These keys typically are used in one of two ways. The first use case (see Figure 3) is when you want someone to send you an encrypted message that only you can open. To do that, give the other person your public key and ask them to use it to encrypt the document using software that applies an encryption algorithm and produces a ciphertext—the encrypted version of their message. They then send you only the ciphertext. Because they used your public key to encrypt the document, you must use the correctly paired private key to decrypt it.
Figure 3 Using PKC When You Want Someone to Send You an Encrypted Document/Message That Only You Can Open
The second use case (see Figure 4) is when you want to encrypt a message and demonstrate that it is indeed from you. To do that, you use your private key to create a ciphertext of your document. You then send that ciphertext to someone else. They use your public key to decrypt it. Because only your public key can decrypt that document, the recipient can assume that the document was encrypted by your private key—and unless your private key has been misappropriated, the document came from you.

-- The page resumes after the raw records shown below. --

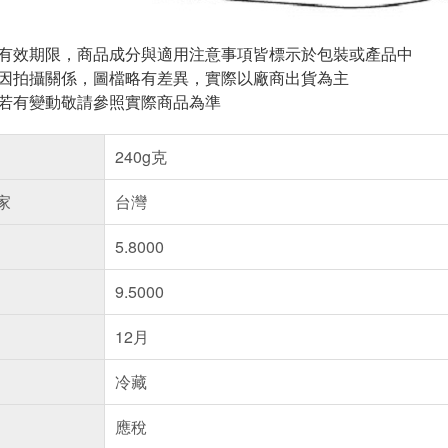
與有效期限，商品成分與適用注意事項皆標示於包裝或產品中
頁因拍攝關係，圖檔略有差異，實際以廠商出貨為主
案若有變動敬請參照實際商品為準
240g克
家
台灣
5.8000
9.5000
12月
冷藏
應稅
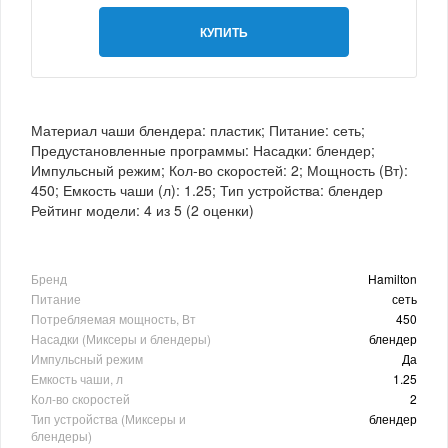
КУПИТЬ
Материал чаши блендера: пластик; Питание: сеть;
Предустановленные программы: Насадки: блендер;
Импульсный режим; Кол-во скоростей: 2; Мощность (Вт):
450; Емкость чаши (л): 1.25; Тип устройства: блендер
Рейтинг модели:
4
из
5
(
2
оценки)
Бренд
Hamilton
Питание
сеть
Потребляемая мощность, Вт
450
Насадки (Миксеры и блендеры)
блендер
Импульсный режим
Да
Емкость чаши, л
1.25
Кол-во скоростей
2
Тип устройства (Миксеры и
блендер
блендеры)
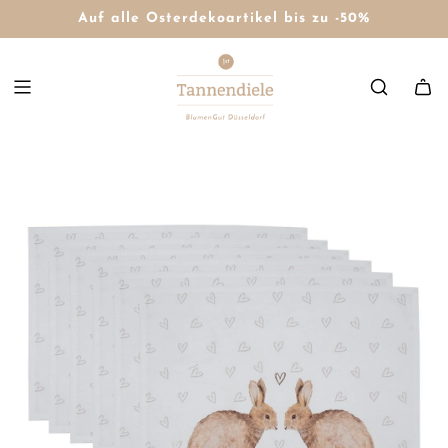
Auf alle Osterdekoartikel bis zu -50%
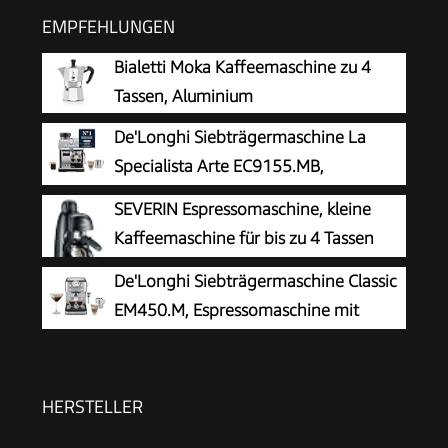
EMPFEHLUNGEN
Bialetti Moka Kaffeemaschine zu 4
Tassen, Aluminium
De'Longhi Siebträgermaschine La
Specialista Arte EC9155.MB,
Espressomaschine mit Mahlwerk, 8
SEVERIN Espressomaschine, kleine
Mahlgrade, 15 Bar, 3 Temperaturen,
Kaffeemaschine für bis zu 4 Tassen
Milchschaumdüse, 1550W, 1,7L Tank,
Espresso, Kaffeemaschine mit
De'Longhi Siebträgermaschine Classic
Edelstahl/Schwarz inkl. Barista-Kit
Milchschäumer für Kaffee-Milch-
EM450.M, Espressomaschine mit
Spezialitäten, ideal für Singles, schwarz, KA
professionellem Milchaufschäumer,
5978
Vollmetallgehäuse, 15 Bar, 1,7 l Wassertank,
Edelstahl/Metall
HERSTELLER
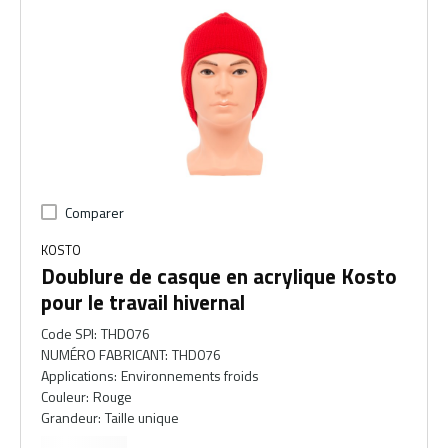
Comparer
KOSTO
Doublure de casque en acrylique Kosto
pour le travail hivernal
Code SPI
:
THD076
NUMÉRO FABRICANT
:
THD076
Applications
:
Environnements froids
Couleur
:
Rouge
Grandeur
:
Taille unique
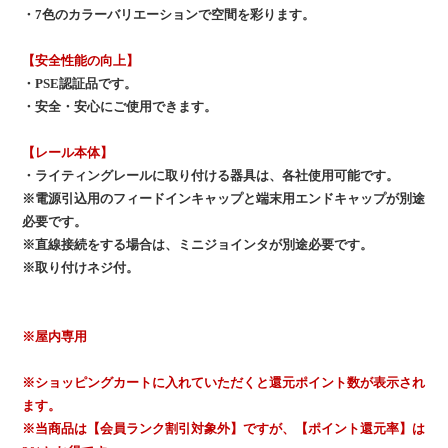
・7色のカラーバリエーションで空間を彩ります。
【安全性能の向上】
・PSE認証品です。
・安全・安心にご使用できます。
【レール本体】
・ライティングレールに取り付ける器具は、各社使用可能です。
※電源引込用のフィードインキャップと端末用エンドキャップが別途
必要です。
※直線接続をする場合は、ミニジョインタが別途必要です。
※取り付けネジ付。
※屋内専用
※ショッピングカートに入れていただくと還元ポイント数が表示され
ます。
※当商品は【会員ランク割引対象外】ですが、【ポイント還元率】は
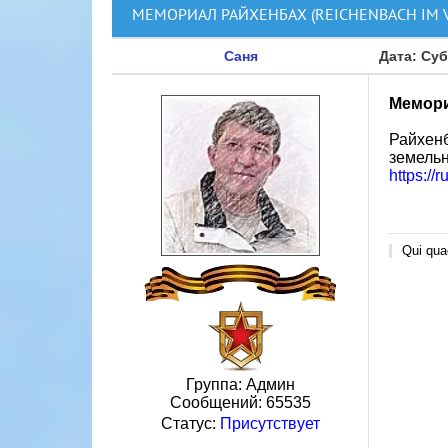
МЕМОРИАЛ РАЙХЕНБАХ (REICHENBACH IM 
Саня
Дата: Суб
Мемори
Райхенб
земельн
https://
Qui quae
Группа: Админ
Сообщений:
65535
Статус:
Присутствует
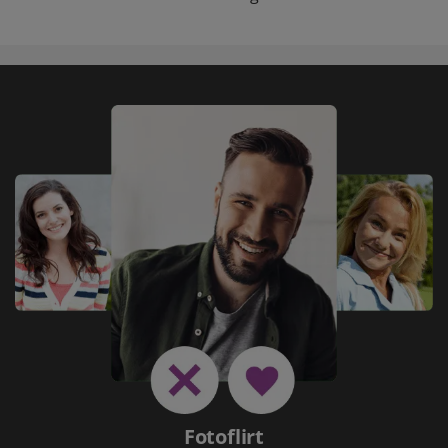
Fotoflirt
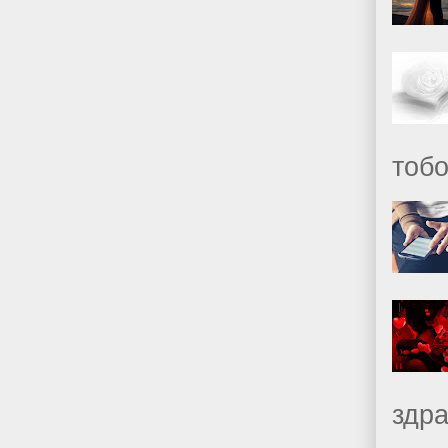
тобо
здр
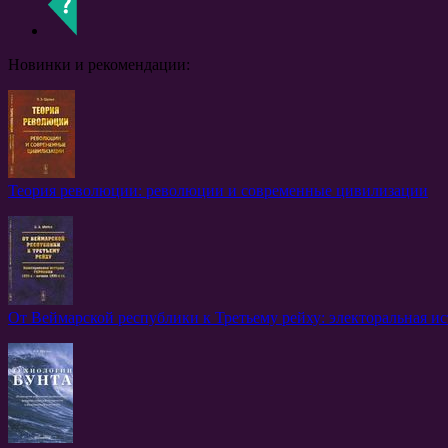
Новинки и рекомендации:
Теория революции: революции и современные цивилизации
От Веймарской республики к Третьему рейху: электоральная ист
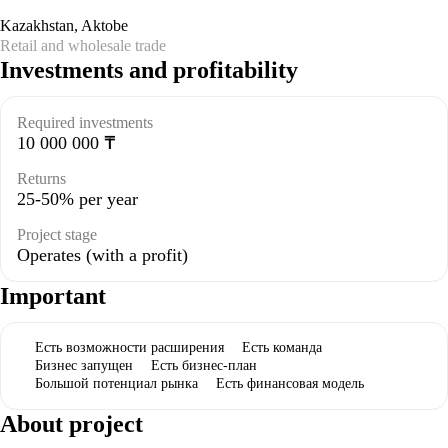
Kazakhstan
,
Aktobe
Retail and wholesale trade
Investments and profitability
Required investments
10 000 000 ₸
Returns
25-50% per year
Project stage
Operates (with a profit)
Important
Есть возможности расширения
Есть команда
Бизнес запущен
Есть бизнес-план
Большой потенциал рынка
Есть финансовая модель
About project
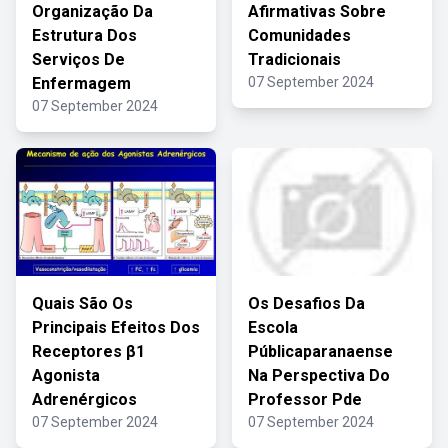
Organização Da
Afirmativas Sobre
Estrutura Dos
Comunidades
Serviços De
Tradicionais
Enfermagem
07 September 2024
07 September 2024
Quais São Os
Os Desafios Da
Principais Efeitos Dos
Escola
Receptores β1
Públicaparanaense
Agonista
Na Perspectiva Do
Adrenérgicos
Professor Pde
07 September 2024
07 September 2024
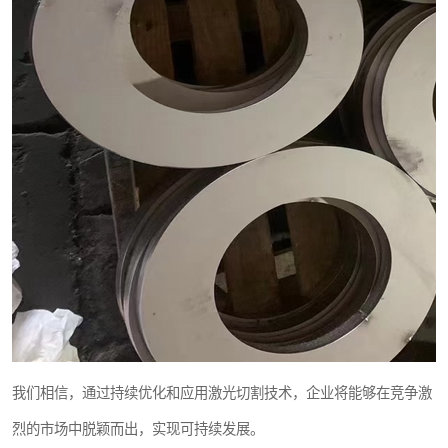
我们相信，通过持续优化和应用激光切割技术，企业将能够在竞争激
烈的市场中脱颖而出，实现可持续发展。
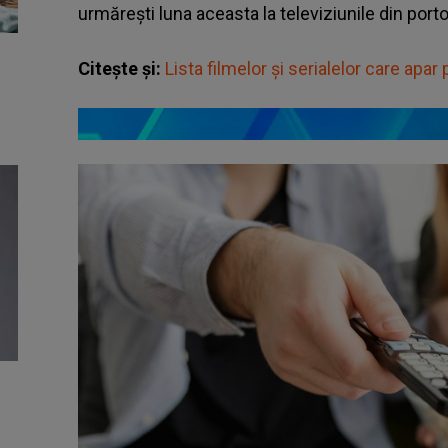
urmărești luna aceasta la televiziunile din port
Citește și:
Lista filmelor și serialelor care ap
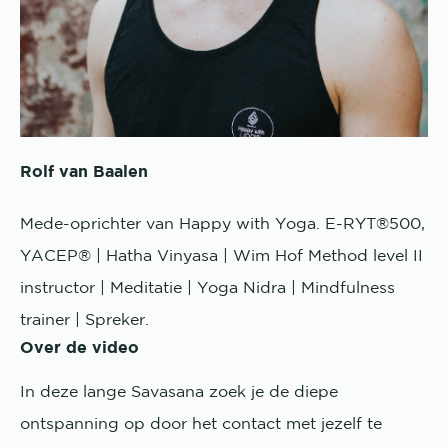
Rolf van Baalen
Mede-oprichter van Happy with Yoga. E-RYT®500,
YACEP® | Hatha Vinyasa | Wim Hof Method level II
instructor | Meditatie | Yoga Nidra | Mindfulness
trainer | Spreker.
Over de video
In deze lange Savasana zoek je de diepe
ontspanning op door het contact met jezelf te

Figure 4 Using PKC When You Want to Send Someone an Encrypted Document/Message to Assure Them That It Indeed Came from You
A third use case employs PKC to prove ownership of a digital asset through a digital-signing process. In this use case (see Figure 5), imagine that Bill has composed a Word document of a legally binding document that he needs to e-mail to Susan. Susan wants to be sure that the copy of the document she receives from Bill is actually from Bill and hasn’t been tampered with en route. Bill first creates a SHA-256 hash of the Word document and records the value as H(W). He next uses his private key to encrypt the document hash, resulting in Enc(H(W)), and then sends the Word document (optionally encrypted) and the Enc(H(W)) value (this is Bill’s digital signature for document W) to Susan.
Figure 5 Using PKC Along with a Cryptographic Hash to Digitally Sign a Document/Message
Susan re-computes the H(W) value from the copy of the Word document she received, then uses Bill’s public key to decrypt the Enc(H(W)) value (see Figure 6). If the hash Susan computed is equal to the decrypted H(W) value, Susan can conclude that Bill signed the document and that the copy she received is exactly the same as the one Bill signed.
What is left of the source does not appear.